Ein kalifornisches Gericht ging gar noch weiter, was den Schutz der Urheberrechte angeht. Der Fotograf Les Kelly hat in einem Prozess einen Teilsieg gegen die Bildersuchmaschine Ditto.com errungen. Diese hatte Bilder von Kelly in Thumbnails umgewandelt und verlinkt. Im Prinzip sei das erlaubt, so das Gericht, doch das Originalfoto direkt in einem neuen Fenster öffnen zu lassen, widerspreche dem Urheberrecht. Ob das das Ende der Verlinkung ist? Wahrscheinlich nicht, denn ein wesentliches Merkmal des Internet sind die Querverweise, ohne die das Netz einer Bibliothek ohne Katalog entspräche.
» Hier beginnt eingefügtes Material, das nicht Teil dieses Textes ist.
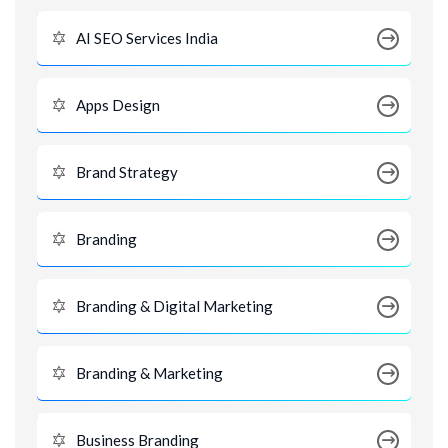
AI SEO Services India
Apps Design
Brand Strategy
Branding
Branding & Digital Marketing
Branding & Marketing
Business Branding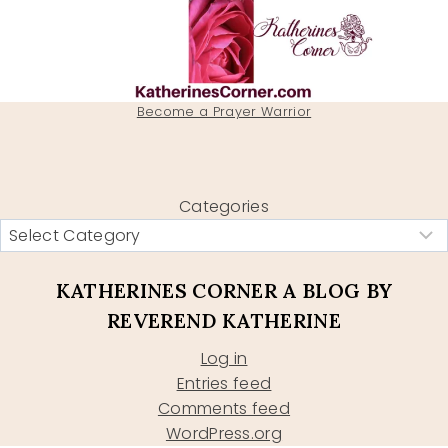
Become a Prayer Warrior
Categories
KATHERINES CORNER A BLOG BY
REVEREND KATHERINE
Log in
Entries feed
Comments feed
WordPress.org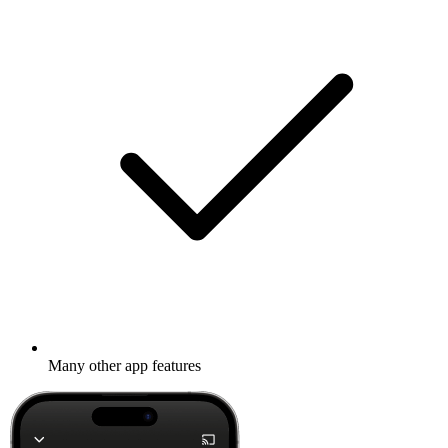
Many other app features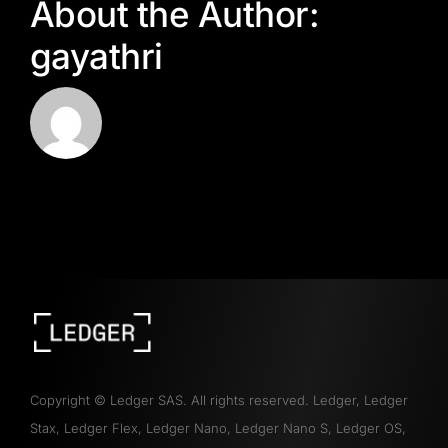
About the Author:
gayathri
Copyright
©
Ledger SAS. All rights reserved. Ledger, Ledger
Stax, Ledger Flex, Ledger Nano, Ledger Nano S, Ledger OS,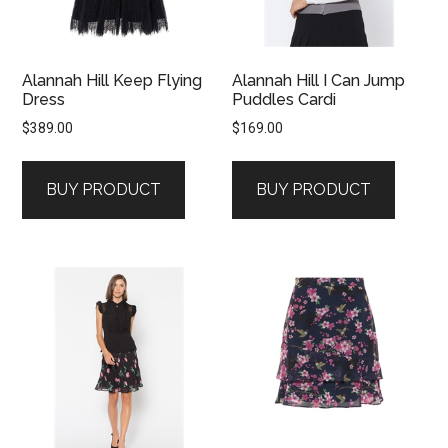
Alannah Hill Keep Flying
Alannah Hill I Can Jump
Dress
Puddles Cardi
$
389.00
$
169.00
BUY PRODUCT
BUY PRODUCT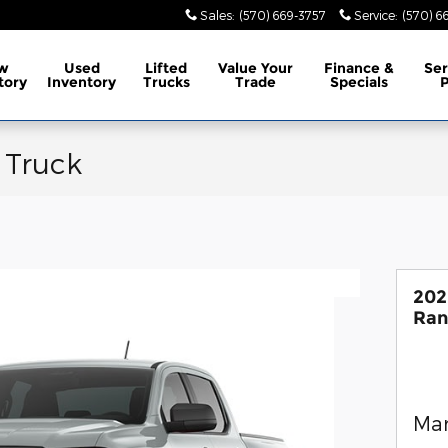
Sales
:
(570) 669-3757
Service
:
(570) 6
w
Used
Lifted
Value Your
Finance &
Ser
tory
Inventory
Trucks
Trade
Specials
P
 Truck
202
Ran
Man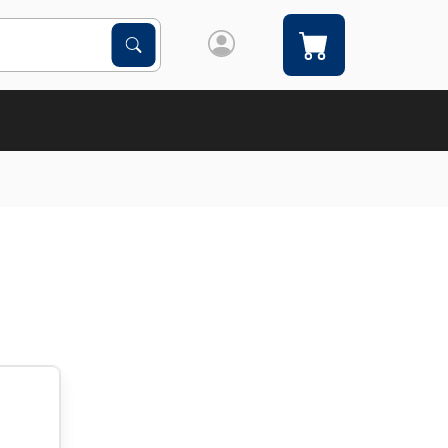
Search Products
Search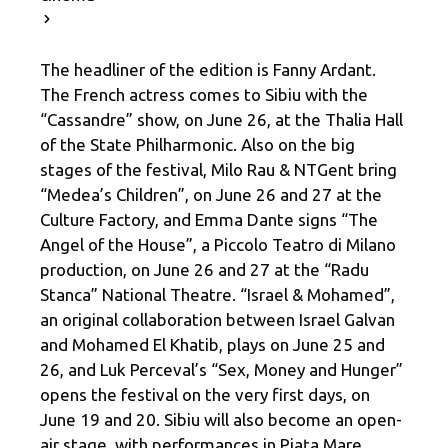
The headliner of the edition is Fanny Ardant.
The French actress comes to Sibiu with the
“Cassandre” show, on June 26, at the Thalia Hall
of the State Philharmonic. Also on the big
stages of the festival, Milo Rau & NTGent bring
“Medea’s Children”, on June 26 and 27 at the
Culture Factory, and Emma Dante signs “The
Angel of the House”, a Piccolo Teatro di Milano
production, on June 26 and 27 at the “Radu
Stanca” National Theatre. “Israel & Mohamed”,
an original collaboration between Israel Galvan
and Mohamed El Khatib, plays on June 25 and
26, and Luk Perceval’s “Sex, Money and Hunger”
opens the festival on the very first days, on
June 19 and 20. Sibiu will also become an open-
air stage, with performances in Piața Mare,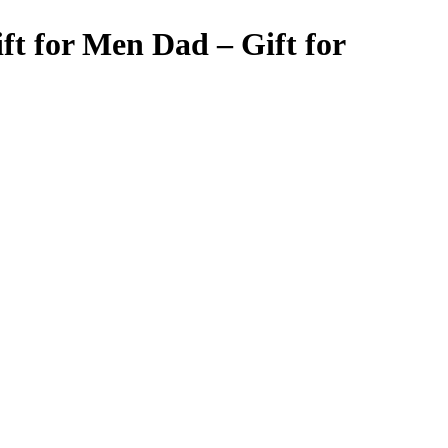
t for Men Dad – Gift for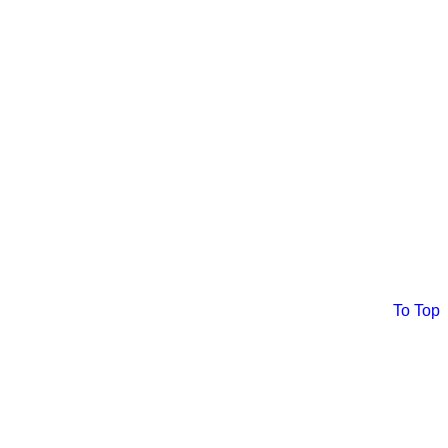
To Top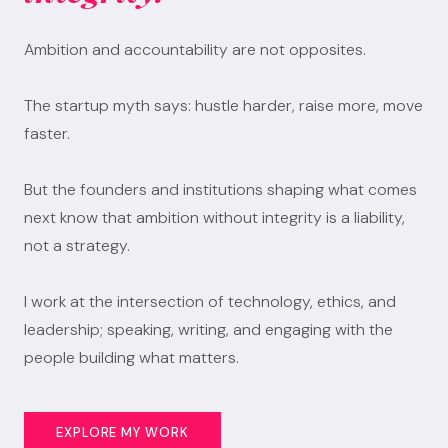
Ambition and accountability are not opposites.
The startup myth says: hustle harder, raise more, move
faster.
But the founders and institutions shaping what comes
next know that ambition without integrity is a liability,
not a strategy.
I work at the intersection of technology, ethics, and
leadership; speaking, writing, and engaging with the
people building what matters.
EXPLORE MY WORK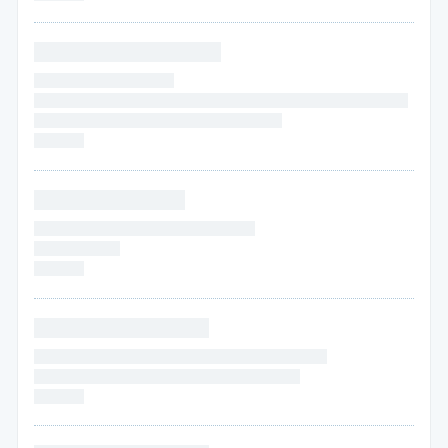
* * * * * * * * * * * * * * * *
* * * * * * * * * * * * * * * *
* * * *
* * * * * * * * * * * * * * * * * * * * * * * * * * * * * * * * * * * * * *
* * * * * * * * * * * * * * * * * * * * * * * * * * * *
* * * * * *
* * * * * * * * * * * * *
* * * * * * * * * * * * * * * * * * * * * * * * *
* * * * * *
* * * *
* * * * * *
* * * * * * * * * * * * * * *
* * * * * * * * * * * * * * * * * * * * * * * * * * * * * * * * *
* * * * * *
* * * * * * * * * * * * * * * * * * * * * * * *
* * * * * *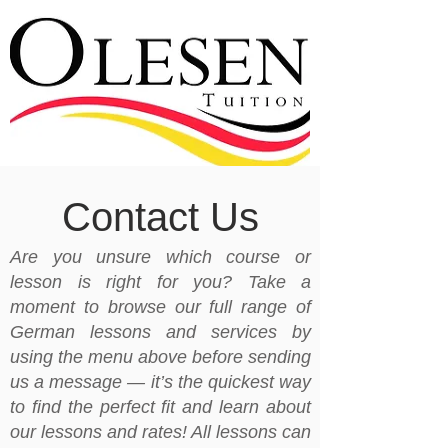
Contact Us
Are you unsure which course or
lesson is right for you? Take a
moment to browse our full range of
German lessons and services by
using the menu above before sending
us a message — it’s the quickest way
to find the perfect fit and learn about
our lessons and rates! All lessons can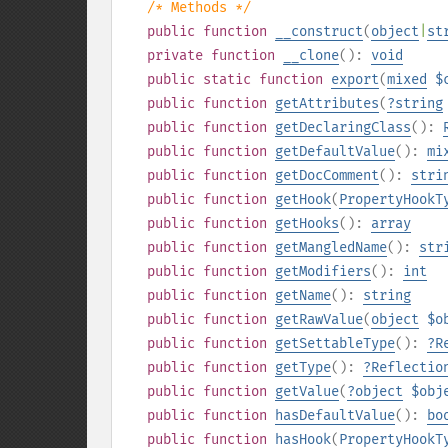
/* Methods */
public
function
__construct
(
object
|
st
private
function
__clone
():
void
public
static
function
export
(
mixed
$
public
function
getAttributes
(
?
string
public
function
getDeclaringClass
():
public
function
getDefaultValue
():
mi
public
function
getDocComment
():
stri
public
function
getHook
(
PropertyHookT
public
function
getHooks
():
array
public
function
getMangledName
():
str
public
function
getModifiers
():
int
public
function
getName
():
string
public
function
getRawValue
(
object
$o
public
function
getSettableType
():
?
R
public
function
getType
():
?
Reflectio
public
function
getValue
(
?
object
$obj
public
function
hasDefaultValue
():
bo
public
function
hasHook
(
PropertyHookT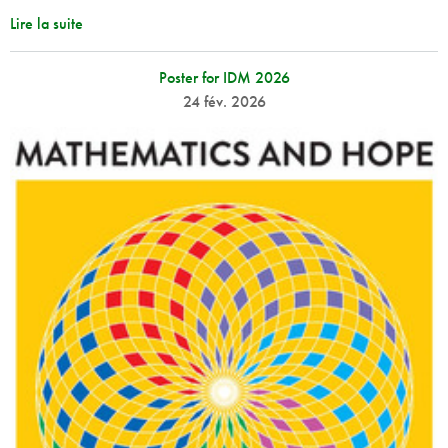
Lire la suite
Poster for IDM 2026
24 fév. 2026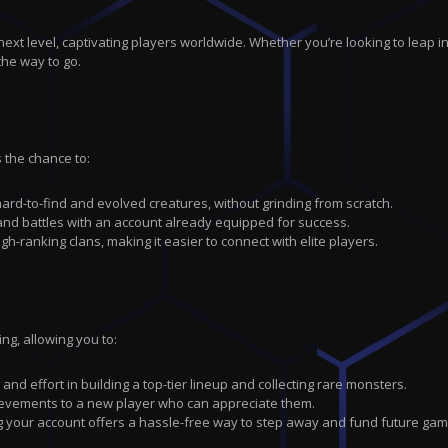
next level, captivating players worldwide. Whether you’re looking to leap i
the way to go.
 the chance to:
ard-to-find and evolved creatures, without grinding from scratch.
nd battles with an account already equipped for success.
h-ranking clans, making it easier to connect with elite players.
g, allowing you to:
nd effort in building a top-tier lineup and collecting rare monsters.
hievements to a new player who can appreciate them.
ng your account offers a hassle-free way to step away and fund future gam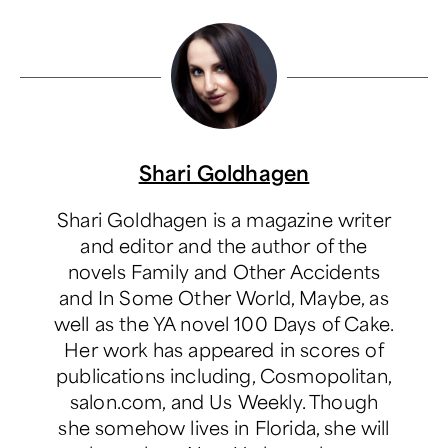
Shari Goldhagen
Shari Goldhagen is a magazine writer
and editor and the author of the
novels Family and Other Accidents
and In Some Other World, Maybe, as
well as the YA novel 100 Days of Cake.
Her work has appeared in scores of
publications including, Cosmopolitan,
salon.com, and Us Weekly. Though
she somehow lives in Florida, she will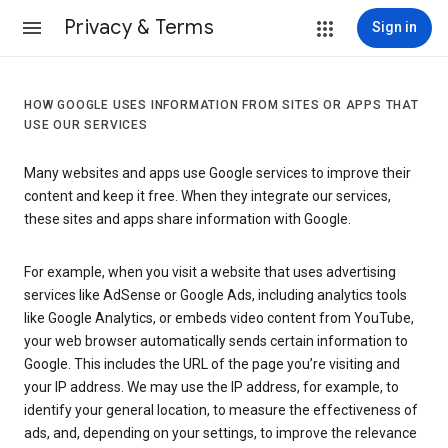
Privacy & Terms
Sign in
HOW GOOGLE USES INFORMATION FROM SITES OR APPS THAT
USE OUR SERVICES
Many websites and apps use Google services to improve their
content and keep it free. When they integrate our services,
these sites and apps share information with Google.
For example, when you visit a website that uses advertising
services like AdSense or Google Ads, including analytics tools
like Google Analytics, or embeds video content from YouTube,
your web browser automatically sends certain information to
Google. This includes the URL of the page you’re visiting and
your IP address. We may use the IP address, for example, to
identify your general location, to measure the effectiveness of
ads, and, depending on your settings, to improve the relevance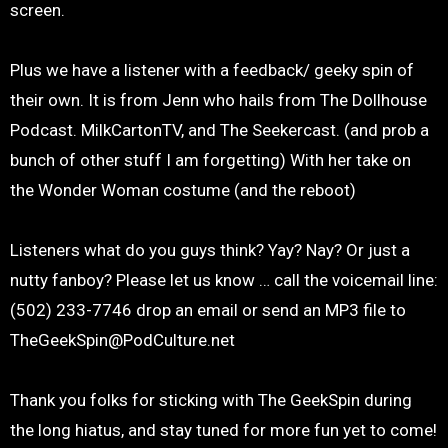
screen.
Plus we have a listener with a feedback/ geeky spin of
their own. It is from Jenn who hails from The Dollhouse
Podcast. MilkCartonTV, and The Seekercast. (and prob a
bunch of other stuff I am forgetting) With her take on
the Wonder Woman costume (and the reboot)
Listeners what do you guys think? Yay? Nay? Or just a
nutty fanboy? Please let us know … call the voicemail line:
(502) 233-7746 drop an email or send an MP3 file to
TheGeekSpin@PodCulture.net
Thank you folks for sticking with The GeekSpin during
the long hiatus, and stay tuned for more fun yet to come!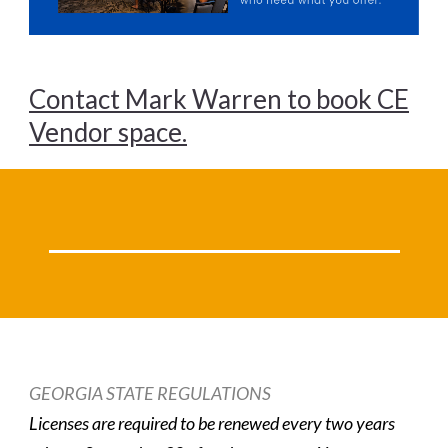
Contact Mark Warren to book CE
Vendor space.
GEORGIA STATE REGULATIONS
Licenses are required to be renewed every two years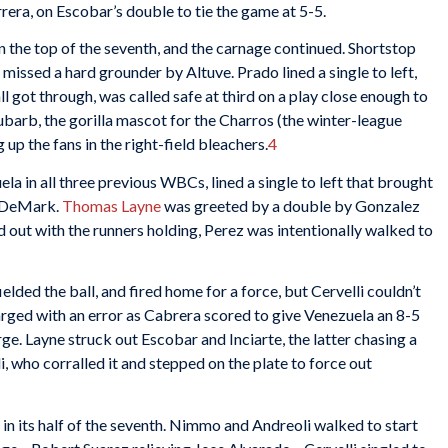
rera, on Escobar’s double to tie the game at 5-5.
 the top of the seventh, and the carnage continued. Shortstop
issed a hard grounder by Altuve. Prado lined a single to left,
l got through, was called safe at third on a play close enough to
barb, the gorilla mascot for the Charros (the winter-league
up the fans in the right-field bleachers.
4
la in all three previous WBCs, lined a single to left that brought
d DeMark.
Thomas Layne
was greeted by a double by Gonzalez
out with the runners holding, Perez was intentionally walked to
elded the ball, and fired home for a force, but Cervelli couldn’t
rged with an error as Cabrera scored to give Venezuela an 8-5
rge. Layne struck out Escobar and Inciarte, the latter chasing a
i, who corralled it and stepped on the plate to force out
k in its half of the seventh. Nimmo and Andreoli walked to start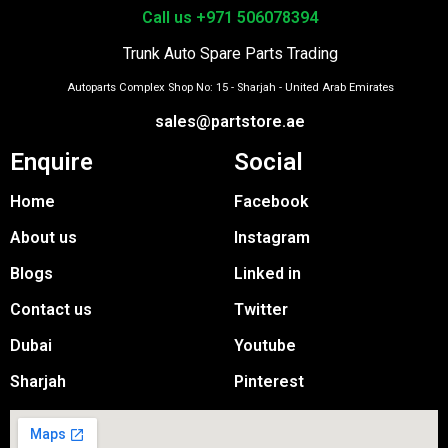
Call us +971 506078394
Trunk Auto Spare Parts Trading
Autoparts Complex Shop No: 15 - Sharjah - United Arab Emirates
sales@partstore.ae
Enquire
Social
Home
Facebook
About us
Instagram
Blogs
Linked in
Contact us
Twitter
Dubai
Youtube
Sharjah
Pinterest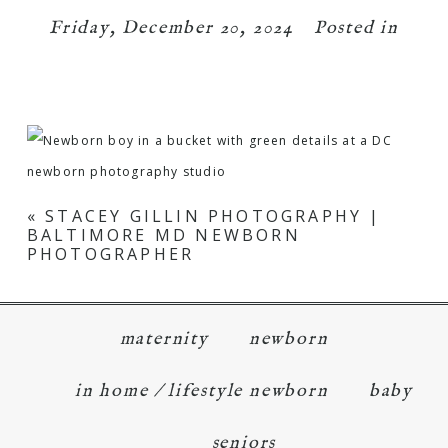
Friday, December 20, 2024
Posted in
«
STACEY GILLIN PHOTOGRAPHY |
BALTIMORE MD NEWBORN
PHOTOGRAPHER
maternity
newborn
in home / lifestyle newborn
baby
seniors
Die Electronic Frontier Foundation, die für die digitale Freiheit kämpft, sieht das genauso. Das Urteil aus Kalifornien könnte dazu führen, dass jegliche Verlinkung ohne die Erlaubnis des Urhebers gegen dessen Rechte verstößt. "Es wäre ein Alptraum, wenn das Urheberrecht auf jede Verlinkung im Internet ausgedehnt würde", so deren Anwalt Fred von Lohmann. Es ist jedoch nicht abzusehen, dass in Zukunft die Verlinkung in Amerika verboten wird, während in Deutschland von jeder Homepage munter auf andere Netzinhalte verwiesen werden darf.